[SUPPLIED INFORMATION — start]

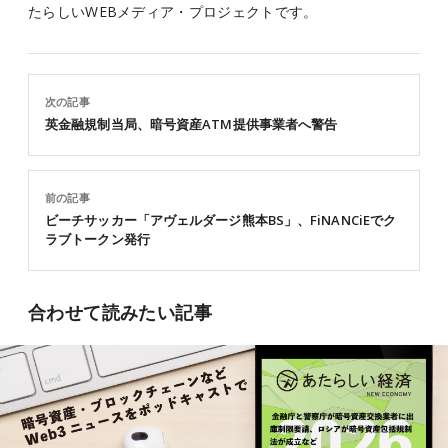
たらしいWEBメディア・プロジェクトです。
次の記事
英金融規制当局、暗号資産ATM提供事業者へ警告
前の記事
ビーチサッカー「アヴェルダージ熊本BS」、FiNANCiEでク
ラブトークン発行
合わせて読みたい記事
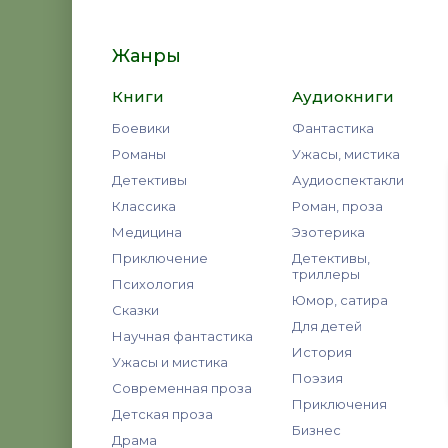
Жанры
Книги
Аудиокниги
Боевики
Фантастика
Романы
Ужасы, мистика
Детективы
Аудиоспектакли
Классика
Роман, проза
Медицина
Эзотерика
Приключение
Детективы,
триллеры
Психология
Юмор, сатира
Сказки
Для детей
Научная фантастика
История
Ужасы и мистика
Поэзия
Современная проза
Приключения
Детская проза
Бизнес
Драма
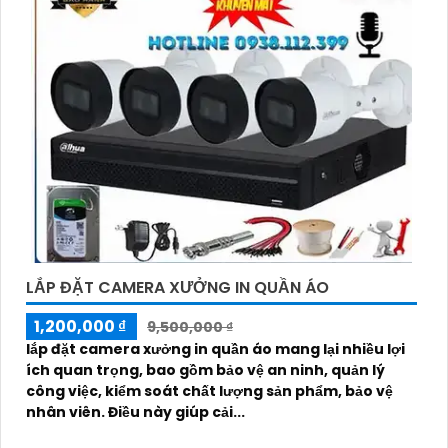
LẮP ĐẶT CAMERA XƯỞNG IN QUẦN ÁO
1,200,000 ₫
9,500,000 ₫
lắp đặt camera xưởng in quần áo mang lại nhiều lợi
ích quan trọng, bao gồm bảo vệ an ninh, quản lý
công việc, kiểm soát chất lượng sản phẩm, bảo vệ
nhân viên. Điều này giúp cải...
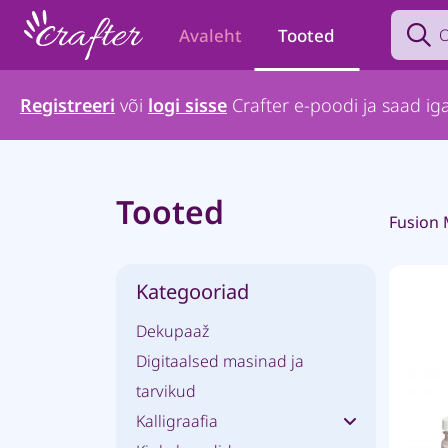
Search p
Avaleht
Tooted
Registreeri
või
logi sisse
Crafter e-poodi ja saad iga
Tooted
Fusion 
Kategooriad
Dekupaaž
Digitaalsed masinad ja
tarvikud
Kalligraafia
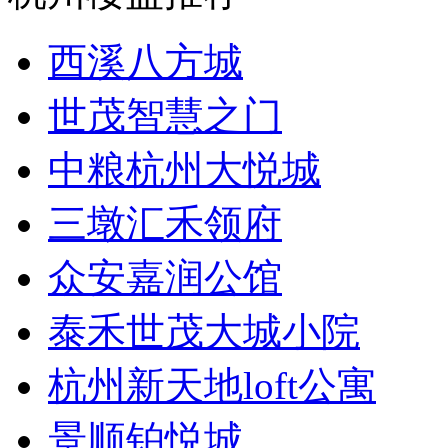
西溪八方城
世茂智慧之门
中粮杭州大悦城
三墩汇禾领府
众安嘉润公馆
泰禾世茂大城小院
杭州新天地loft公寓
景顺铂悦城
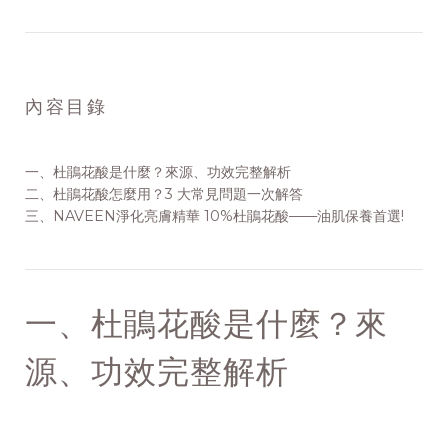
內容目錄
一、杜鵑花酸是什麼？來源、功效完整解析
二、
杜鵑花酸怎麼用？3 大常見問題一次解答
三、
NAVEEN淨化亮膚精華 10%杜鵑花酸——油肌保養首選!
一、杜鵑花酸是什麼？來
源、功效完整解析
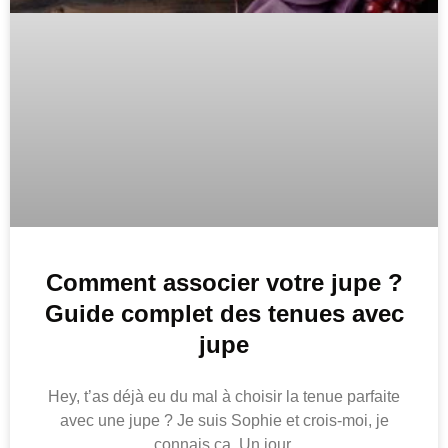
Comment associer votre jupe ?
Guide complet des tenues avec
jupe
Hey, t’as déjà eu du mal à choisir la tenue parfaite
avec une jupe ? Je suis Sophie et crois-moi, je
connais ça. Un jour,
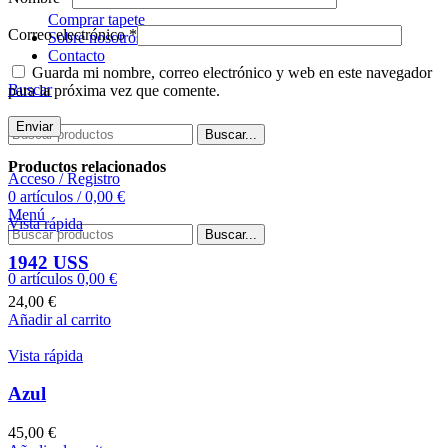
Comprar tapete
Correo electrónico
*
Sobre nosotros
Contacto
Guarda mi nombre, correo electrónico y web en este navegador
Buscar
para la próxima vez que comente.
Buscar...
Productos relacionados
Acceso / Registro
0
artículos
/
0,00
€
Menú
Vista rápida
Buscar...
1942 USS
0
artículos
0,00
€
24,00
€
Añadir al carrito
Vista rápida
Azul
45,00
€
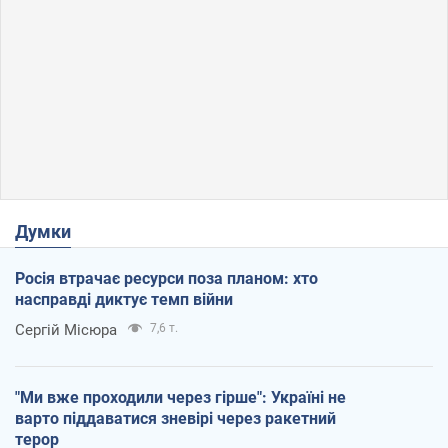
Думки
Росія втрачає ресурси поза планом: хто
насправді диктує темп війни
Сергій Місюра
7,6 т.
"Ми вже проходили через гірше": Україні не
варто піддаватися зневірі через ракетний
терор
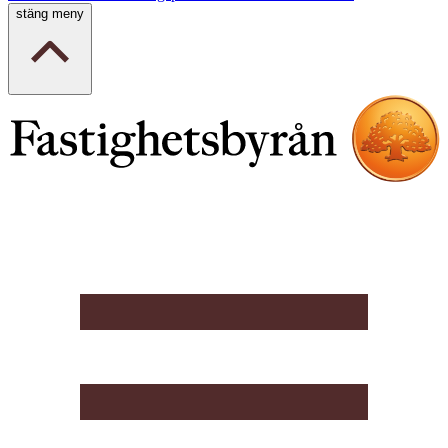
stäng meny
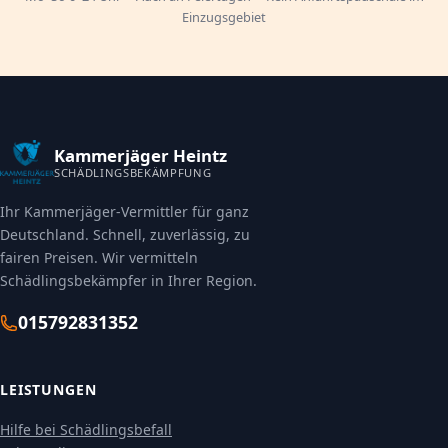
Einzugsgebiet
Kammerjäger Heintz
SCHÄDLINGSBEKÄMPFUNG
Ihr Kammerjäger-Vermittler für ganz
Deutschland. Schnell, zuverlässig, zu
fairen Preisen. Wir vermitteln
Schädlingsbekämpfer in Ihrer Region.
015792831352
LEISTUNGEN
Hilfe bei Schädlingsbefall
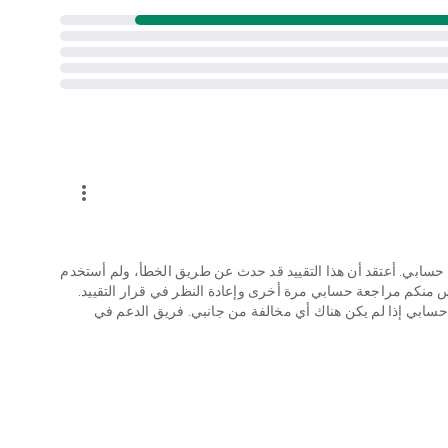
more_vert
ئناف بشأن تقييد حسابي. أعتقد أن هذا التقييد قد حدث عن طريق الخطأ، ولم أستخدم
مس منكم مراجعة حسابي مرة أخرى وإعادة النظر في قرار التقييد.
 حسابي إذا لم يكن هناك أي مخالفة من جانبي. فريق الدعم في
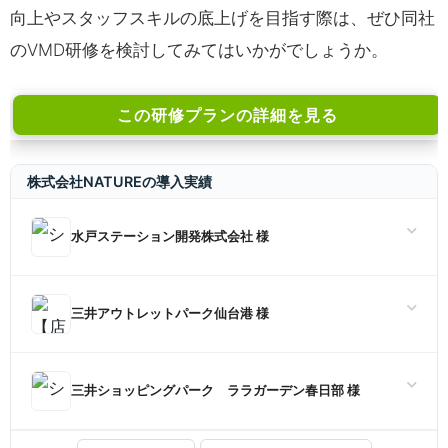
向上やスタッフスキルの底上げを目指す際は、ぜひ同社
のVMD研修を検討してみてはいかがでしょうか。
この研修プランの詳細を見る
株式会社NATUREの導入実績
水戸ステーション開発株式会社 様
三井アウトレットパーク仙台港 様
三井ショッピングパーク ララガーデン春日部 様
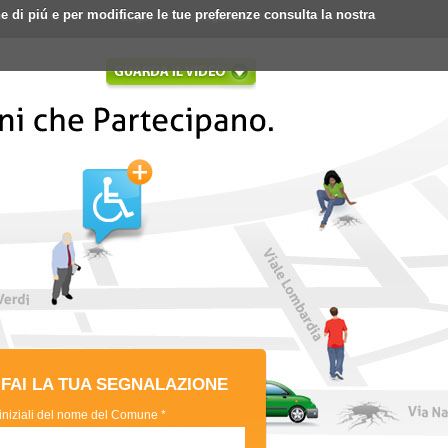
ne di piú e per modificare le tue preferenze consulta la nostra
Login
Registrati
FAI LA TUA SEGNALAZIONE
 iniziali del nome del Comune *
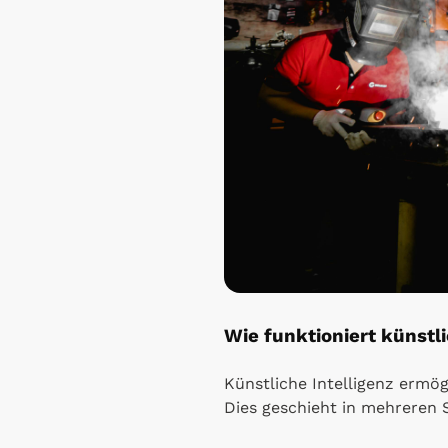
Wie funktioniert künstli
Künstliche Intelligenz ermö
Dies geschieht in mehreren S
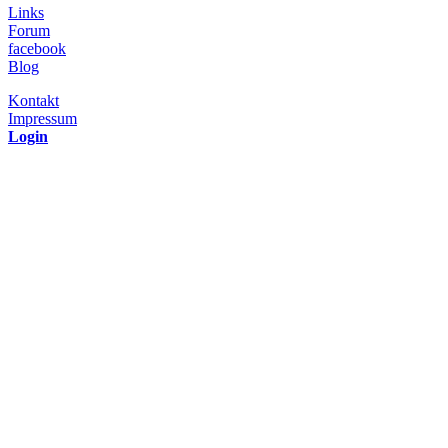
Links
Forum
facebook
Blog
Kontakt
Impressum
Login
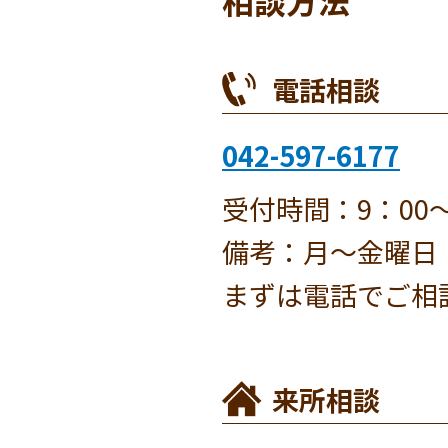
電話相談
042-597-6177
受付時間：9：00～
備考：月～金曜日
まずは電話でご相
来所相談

[SUPPLIED INFORMATION — finish]

THE PROBLEM:
Whatever lies between the first line of the data and the line holding "Ihr Kammerjäger-Vermittler für ganz", inclusive, should be repeated exactly, apart from the pictures.

RESPONSE FOR THIS EXERCISE:
たらしいWEBメディア・プロジェクトです。
次の記事
英金融規制当局、暗号資産ATM提供事業者へ警告
前の記事
ビーチサッカー「アヴェルダージ熊本BS」、FiNANCiEでク
ラブトークン発行
合わせて読みたい記事
Жанры
Книги
Аудиокниги
Боевики
Фантастика
Романы
Ужасы, мистика
Детективы
Аудиоспектакли
Классика
Роман, проза
Медицина
Эзотерика
Приключение
Детективы,
триллеры
Психология
Юмор, сатира
Сказки
Для детей
Научная фантастика
История
Ужасы и мистика
Поэзия
Современная проза
Приключения
Детская проза
Бизнес
Драма
LẮP ĐẶT CAMERA XƯỞNG IN QUẦN ÁO
1,200,000 ₫
9,500,000 ₫
lắp đặt camera xưởng in quần áo mang lại nhiều lợi
ích quan trọng, bao gồm bảo vệ an ninh, quản lý
công việc, kiểm soát chất lượng sản phẩm, bảo vệ
nhân viên. Điều này giúp cải...
Search p
Avaleht
Tooted
Registreeri
või
logi sisse
Crafter e-poodi ja saad iga
Tooted
Fusion 
Kategooriad
Dekupaaž
Digitaalsed masinad ja
tarvikud
Kalligraafia
西溪八方城
世茂智慧之门
中粮杭州大悦城
三墩汇禾领府
众安嘉润公馆
泰禾世茂大城小院
杭州新天地loft公寓
景顺铂悦城
內容目錄
一、杜鵑花酸是什麼？來源、功效完整解析
二、
杜鵑花酸怎麼用？3 大常見問題一次解答
三、
NAVEEN淨化亮膚精華 10%杜鵑花酸——油肌保養首選!
一、杜鵑花酸是什麼？來
源、功效完整解析
Comment associer votre jupe ?
Guide complet des tenues avec
jupe
Hey, t’as déjà eu du mal à choisir la tenue parfaite
avec une jupe ? Je suis Sophie et crois-moi, je
connais ça. Un jour,
Comprar tapete
Correo electrónico
*
Sobre nosotros
Contacto
Guarda mi nombre, correo electrónico y web en este navegador
Buscar
para la próxima vez que comente.
Buscar...
Productos relacionados
Acceso / Registro
0
artículos
/
0,00
€
Menú
Vista rápida
Buscar...
1942 USS
0
artículos
0,00
€
24,00
€
Añadir al carrito
Vista rápida
Azul
45,00
€
Думки
Росія втрачає ресурси поза планом: хто
насправді диктує темп війни
Сергій Місюра
7,6 т.
"Ми вже проходили через гірше": Україні не
варто піддаватися зневірі через ракетний
терор
stäng meny
Einzugsgebiet
Kammerjäger Heintz
SCHÄDLINGSBEKÄMPFUNG
Ihr Kammerjäger-Vermittler für ganz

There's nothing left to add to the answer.